> _What to produce_: Your reply should consist only of the lines from the one with "Delivery information" through the end of the entries, transcribed exactly. Pictures stay out.

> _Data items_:
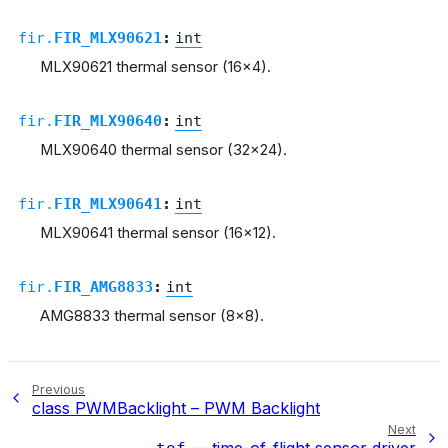
fir.
FIR_MLX90621
:
int
MLX90621 thermal sensor (16x4).
fir.
FIR_MLX90640
:
int
MLX90640 thermal sensor (32x24).
fir.
FIR_MLX90641
:
int
MLX90641 thermal sensor (16x12).
fir.
FIR_AMG8833
:
int
AMG8833 thermal sensor (8x8).
Previous
class PWMBacklight – PWM Backlight
Next
— time-of-flight sensor driver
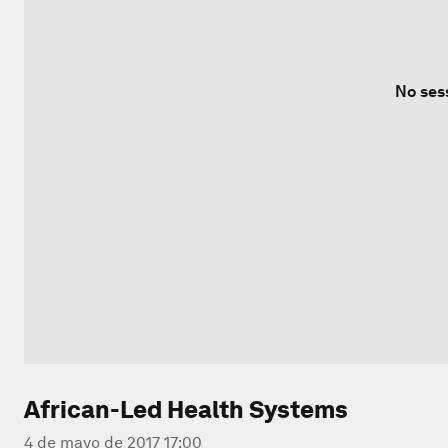
No ses
African-Led Health Systems
4 de mayo de 2017 17:00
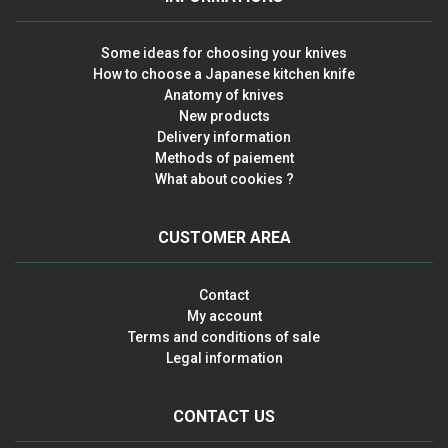
Some ideas for choosing your knives
How to choose a Japanese kitchen knife
Anatomy of knives
New products
Delivery information
Methods of paiement
What about cookies ?
CUSTOMER AREA
Contact
My account
Terms and conditions of sale
Legal information
CONTACT US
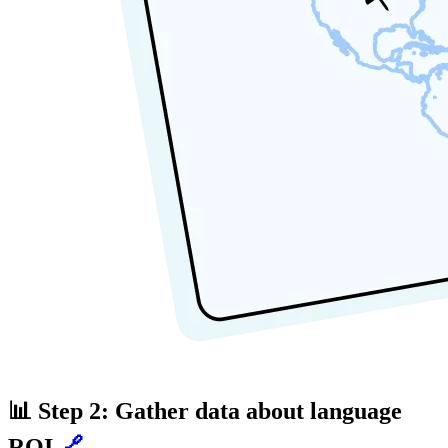
📊 Step 2: Gather data about language
ROI
🔗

> _Expected output_:
Delivery information
Methods of paiement
What about cookies ?
CUSTOMER AREA
Contact
My account
Terms and conditions of sale
Legal information
CONTACT US
📊 Step 2: Gather data about language
ROI
🔗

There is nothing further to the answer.